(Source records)
== Segment start ==

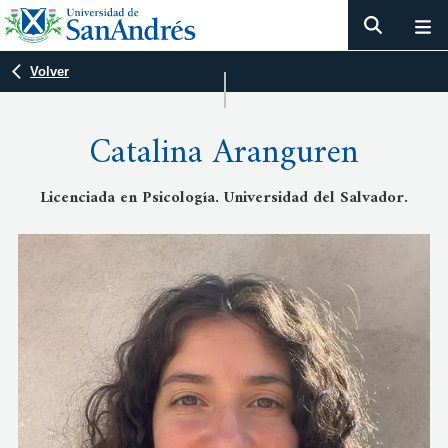
Volver
Catalina Aranguren
Licenciada en Psicología. Universidad del Salvador.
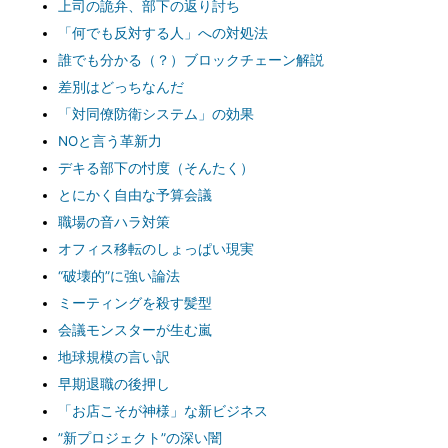
上司の詭弁、部下の返り討ち
「何でも反対する人」への対処法
誰でも分かる（？）ブロックチェーン解説
差別はどっちなんだ
「対同僚防衛システム」の効果
NOと言う革新力
デキる部下の忖度（そんたく）
とにかく自由な予算会議
職場の音ハラ対策
オフィス移転のしょっぱい現実
“破壊的”に強い論法
ミーティングを殺す髪型
会議モンスターが生む嵐
地球規模の言い訳
早期退職の後押し
「お店こそが神様」な新ビジネス
”新プロジェクト”の深い闇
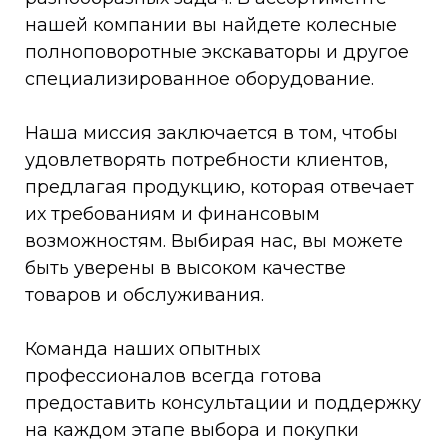
нашей компании вы найдете колесные
полноповоротные экскаваторы и другое
специализированное оборудование.
Наша миссия заключается в том, чтобы
удовлетворять потребности клиентов,
предлагая продукцию, которая отвечает
их требованиям и финансовым
возможностям. Выбирая нас, вы можете
быть уверены в высоком качестве
товаров и обслуживания.
Команда наших опытных
профессионалов всегда готова
предоставить консультации и поддержку
на каждом этапе выбора и покупки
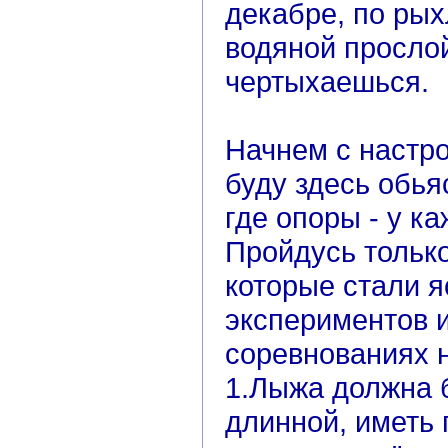
декабре, по рых
водяной прослой
чертыхаешься.
Начнем с настро
буду здесь обьяс
где опоры - у к
Пройдусь тольк
которые стали я
экспериментов и
соревнованиях н
1.Лыжа должна 
длинной, иметь 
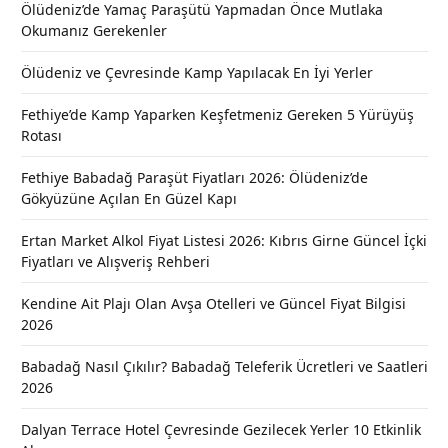
Ölüdeniz’de Yamaç Paraşütü Yapmadan Önce Mutlaka
Okumanız Gerekenler
Ölüdeniz ve Çevresinde Kamp Yapılacak En İyi Yerler
Fethiye’de Kamp Yaparken Keşfetmeniz Gereken 5 Yürüyüş
Rotası
Fethiye Babadağ Paraşüt Fiyatları 2026: Ölüdeniz’de
Gökyüzüne Açılan En Güzel Kapı
Ertan Market Alkol Fiyat Listesi 2026: Kıbrıs Girne Güncel İçki
Fiyatları ve Alışveriş Rehberi
Kendine Ait Plajı Olan Avşa Otelleri ve Güncel Fiyat Bilgisi
2026
Babadağ Nasıl Çıkılır? Babadağ Teleferik Ücretleri ve Saatleri
2026
Dalyan Terrace Hotel Çevresinde Gezilecek Yerler 10 Etkinlik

== Segment end ==

= What is being asked =
The copy you produce must repeat all the entries exactly and contain no pictures.

= Result of this task =
Volver
Catalina Aranguren
Licenciada en Psicología. Universidad del Salvador.
上司の詭弁、部下の返り討ち
「何でも反対する人」への対処法
誰でも分かる（？）ブロックチェーン解説
差別はどっちなんだ
「対同僚防衛システム」の効果
NOと言う革新力
デキる部下の忖度（そんたく）
とにかく自由な予算会議
職場の音ハラ対策
オフィス移転のしょっぱい現実
“破壊的”に強い論法
ミーティングを殺す髪型
会議モンスターが生む嵐
地球規模の言い訳
早期退職の後押し
「お店こそが神様」な新ビジネス
”新プロジェクト”の深い闇
нашей компании вы найдете колесные
полноповоротные экскаваторы и другое
специализированное оборудование.
Наша миссия заключается в том, чтобы
удовлетворять потребности клиентов,
предлагая продукцию, которая отвечает
их требованиям и финансовым
возможностям. Выбирая нас, вы можете
быть уверены в высоком качестве
товаров и обслуживания.
Команда наших опытных
профессионалов всегда готова
предоставить консультации и поддержку
на каждом этапе выбора и покупки
декабре, по рых
водяной прослой
чертыхаешься.
Начнем с настро
буду здесь обьяс
где опоры - у к
Пройдусь тольк
которые стали я
экспериментов и
соревнованиях н
1.Лыжа должна 
длинной, иметь 
Ölüdeniz’de Yamaç Paraşütü Yapmadan Önce Mutlaka
Okumanız Gerekenler
Ölüdeniz ve Çevresinde Kamp Yapılacak En İyi Yerler
Fethiye’de Kamp Yaparken Keşfetmeniz Gereken 5 Yürüyüş
Rotası
Fethiye Babadağ Paraşüt Fiyatları 2026: Ölüdeniz’de
Gökyüzüne Açılan En Güzel Kapı
Ertan Market Alkol Fiyat Listesi 2026: Kıbrıs Girne Güncel İçki
Fiyatları ve Alışveriş Rehberi
Kendine Ait Plajı Olan Avşa Otelleri ve Güncel Fiyat Bilgisi
2026
Babadağ Nasıl Çıkılır? Babadağ Teleferik Ücretleri ve Saatleri
2026
Dalyan Terrace Hotel Çevresinde Gezilecek Yerler 10 Etkinlik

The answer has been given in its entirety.